The notion of logical necessity is relevant in this context.
A proposition is *logically necessary*, it is sometimes said, if it is true in every possible world.
Technically, to explain necessity in terms of possibility merely establishes a relationship between the two concepts, and without further explanation may leave both adrift.
Nevertheless this move seems to me to be of some benefit, and we will shortly discuss how different ideas of what constitutes a *possible world* determine distinct ideas of logical necessity.

Despite the instincts of mathematicians, and the efforts of philosophers Frege and Russell to establish as a philosophical theory that mathematics is logically necessary, it is now widely held by philosophers that the truths of mathematics are not logically necessary.

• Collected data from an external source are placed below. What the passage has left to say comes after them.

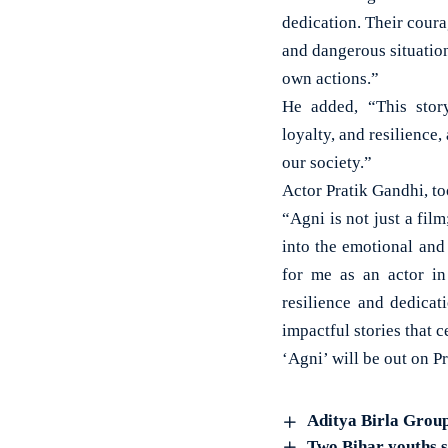
dedication. Their coura
and dangerous situatio
own actions.”
He added, “This story 
loyalty, and resilience,
our society.”
Actor Pratik Gandhi, t
“Agni is not just a film
into the emotional and
for me as an actor in 
resilience and dedicat
impactful stories that c
‘Agni’ will be out on 
Aditya Birla Group
Two Bihar youths s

To understand the grounds of this view we must consider a concept closely related to logical necessity, that of *validity*.
Validity is a technical term used in giving an account of the semantics of logical systems, most closely associated with first order logic, which specific notion of validity may be called *first-order validity*.
A statement is *valid* if it is true in all interpretations.
We are naturally tempted to connect the idea of an *interpretation* of a first order language with the idea of a *possible world*, thinking of the one as a precise idea corresponding to an informal and vague idea.

We will succumb to this temptation for a while, and explain briefly how this leads us to the conclusion that mathematics cannot consist of necessary truths.

For a proposition to be first-order valid it is necessary that it be true under all *interpretations*.
An interpretation consist of an identified *domain of discourse*which is subject only to the constraint that it be non-empty, together with n-ary relations and n-ary functions corresponding to each of the n-ary relation and function symbols employed in the proposition.

Considering the language of arithmetic alone, for the true p